Your task: Only the text belongs in the answer: every line of the records below, transcribed exactly.

Entries supplied:
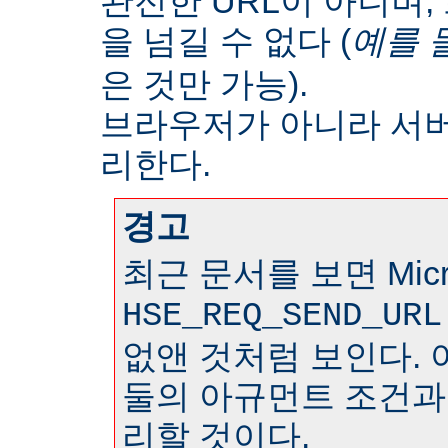
완전한 URL이 아니며
을 넘길 수 없다 (
예를 
은 것만 가능).
브라우저가 아니라 서
리한다.
경고
최근 문서를 보면 Micr
HSE_REQ_SEND_URL
없앤 것처럼 보인다. 
둘의 아규먼트 조건과
리할 것이다.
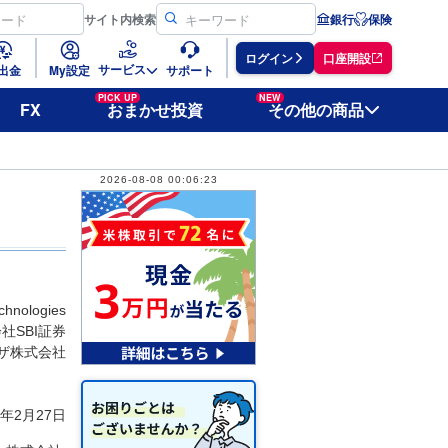
サイト
内検索
銀行
保険
ログイン
口座開設
サービス
出金
My設定
サポート
PICK UP
NEW
FX
おまかせ投資
その他の商品
2026-08-08 00:06:23
nologies
社SBI証券
ラザ株式会社
9年2月27日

Solution for this exercise:
완전한 URL이 아니며
을 넘길 수 없다 (
예를 
은 것만 가능).
브라우저가 아니라 서
리한다.
경고
최근 문서를 보면 Micr
HSE_REQ_SEND_URL
없앤 것처럼 보인다. 
둘의 아규먼트 조건과
리할 것이다.
サイト
内検索
銀行
保険
ログイン
口座開設
サービス
出金
My設定
サポート
PICK UP
NEW
FX
おまかせ投資
その他の商品
2026-08-08 00:06:23
nologies
社SBI証券
ラザ株式会社
9年2月27日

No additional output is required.